What you will do. Take the lines below between the one holding "Что прогнозируют синоптики." and the one holding "c'est généralement de là que vient", inclusive, and copy them exactly. Add nothing.

Top of Information supplied

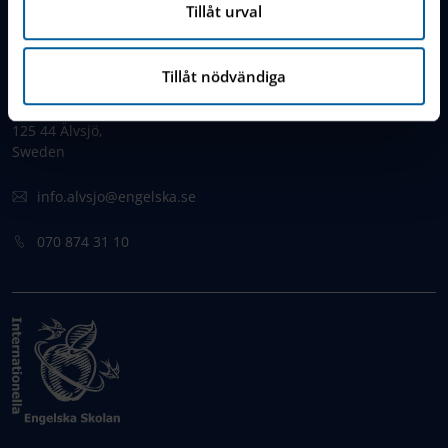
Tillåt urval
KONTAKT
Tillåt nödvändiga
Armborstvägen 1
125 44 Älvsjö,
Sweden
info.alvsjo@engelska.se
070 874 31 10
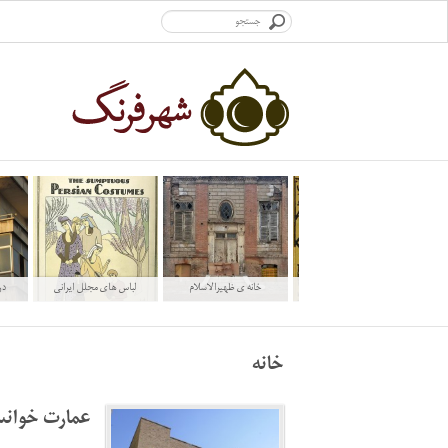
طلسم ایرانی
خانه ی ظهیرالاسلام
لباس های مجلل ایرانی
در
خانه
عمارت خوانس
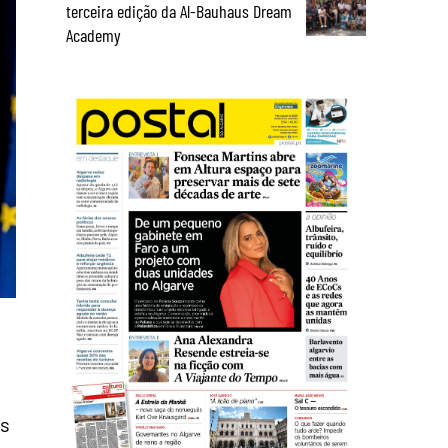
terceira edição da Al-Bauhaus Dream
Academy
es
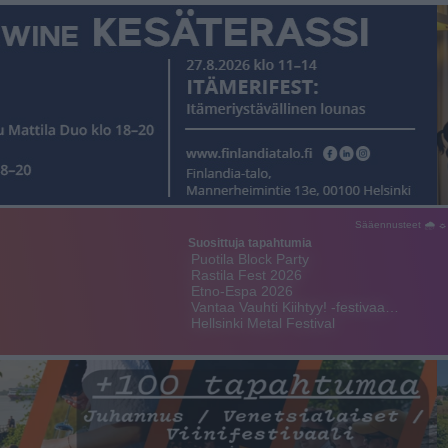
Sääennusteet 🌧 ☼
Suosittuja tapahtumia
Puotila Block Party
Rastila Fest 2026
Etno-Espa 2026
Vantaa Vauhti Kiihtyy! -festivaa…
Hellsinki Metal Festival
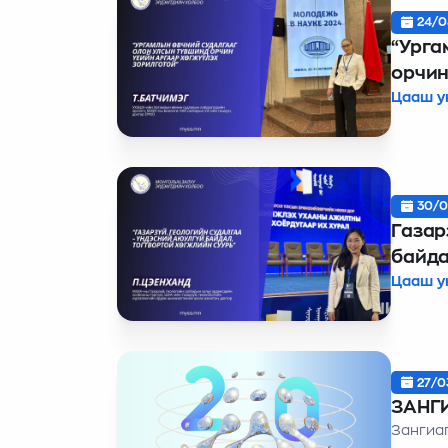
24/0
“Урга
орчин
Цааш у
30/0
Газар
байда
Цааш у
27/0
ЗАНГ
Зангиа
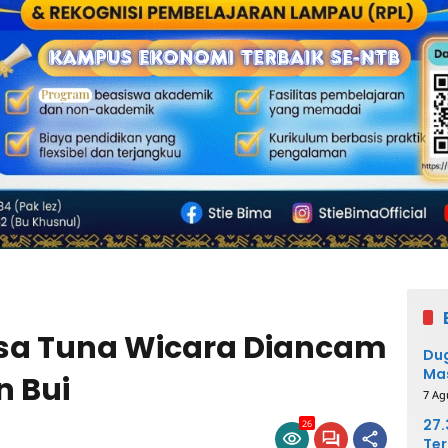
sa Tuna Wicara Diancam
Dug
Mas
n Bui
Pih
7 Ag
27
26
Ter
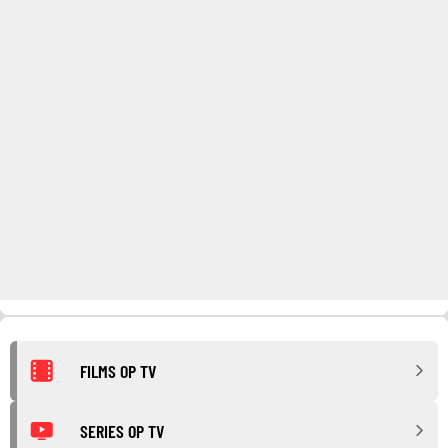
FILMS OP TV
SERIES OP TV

Bottom of Information supplied
Top of Information supplied

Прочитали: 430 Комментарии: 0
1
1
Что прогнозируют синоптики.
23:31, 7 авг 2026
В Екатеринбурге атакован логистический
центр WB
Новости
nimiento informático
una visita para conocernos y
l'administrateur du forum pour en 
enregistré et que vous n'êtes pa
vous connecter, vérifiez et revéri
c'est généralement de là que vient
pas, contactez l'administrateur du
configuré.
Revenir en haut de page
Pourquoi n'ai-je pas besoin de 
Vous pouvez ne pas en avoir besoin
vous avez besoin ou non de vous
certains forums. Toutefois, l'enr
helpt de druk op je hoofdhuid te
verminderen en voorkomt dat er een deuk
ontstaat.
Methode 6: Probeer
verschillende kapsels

Bottom of Information supplied

Task answer.
Что прогнозируют синоптики.
23:31, 7 авг 2026
В Екатеринбурге атакован логистический
центр WB
Новости
nimiento informático
una visita para conocernos y
l'administrateur du forum pour en 
enregistré et que vous n'êtes pa
vous connecter, vérifiez et revéri
c'est généralement de là que vient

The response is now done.